• [Task item]: From the entries provided below, copy each line that contains the word "caso".

• [Input material]:
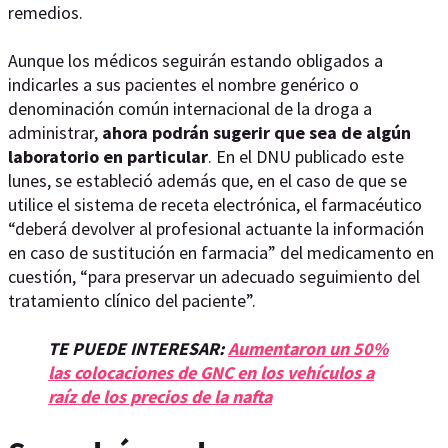
remedios.
Aunque los médicos seguirán estando obligados a
indicarles a sus pacientes el nombre genérico o
denominación común internacional de la droga a
administrar,
ahora podrán sugerir que sea de algún
laboratorio en particular
. En el DNU publicado este
lunes, se estableció además que, en el caso de que se
utilice el sistema de receta electrónica, el farmacéutico
“deberá devolver al profesional actuante la información
en caso de sustitución en farmacia” del medicamento en
cuestión, “para preservar un adecuado seguimiento del
tratamiento clínico del paciente”.
TE PUEDE INTERESAR:
Aumentaron un 50%
las colocaciones de GNC en los vehículos a
raíz de los precios de la nafta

• [Solution to this problem]:
lunes, se estableció además que, en el caso de que se
en caso de sustitución en farmacia” del medicamento en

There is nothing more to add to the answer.